Uma história sobre como o esporte ensina meninas a serem corajosas

Julia Vergueiro
Júlia Vergueiro

Copa Nescau 2018
Copa Nescau 2018 Pelado Real/Grazielle Franco

“Que oportunidade incrível para ela quebrar esse medo de fracassar. Obrigada!”

Essa foi a frase que a mãe de uma das minhas melhores atletas sub-12 me disse, sorrindo, momentos após vencermos a semifinal da Copa Nescau há cerca de duas semanas. A disputa foi para os pênaltis e a filha dela foi escolhida pra ser a terceira a cobrar. Se ela fizesse, nós estaríamos na final. E ela fez.

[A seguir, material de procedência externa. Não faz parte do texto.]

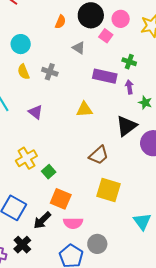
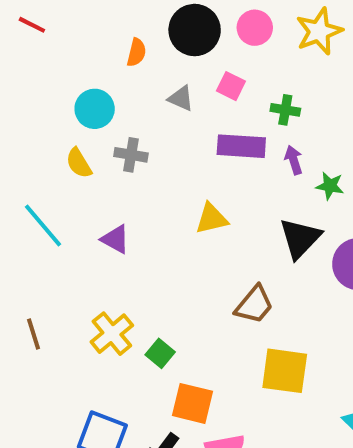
pink square: (106, 36) -> (231, 86), moved
cyan circle: (21, 44) -> (95, 109), moved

No tempo regular, essa mesma atleta havia tido um momento de muito medo. Nós saímos atrás no placar e o jogo estava difícil. Pra piorar, esse era o mesmo campeonato do qual havíamos sido eliminadas ano passado, e ela, sempre muito competitiva, certamente não queria perder de novo. Quando finalmente empatamos, ela começou a se sentir mal. Enquanto comemorávamos o nosso gol, ela chorava e dizia que o estômago estava queimando, e então a levei até a enfermeira enquanto o jogo seguia. Pra conseguir acalmá-la, saímos do ginásio, que naquele momento estava absurdamente barulhento refletindo a emoção da torcida e dos times que lutavam pela vaga na grande final.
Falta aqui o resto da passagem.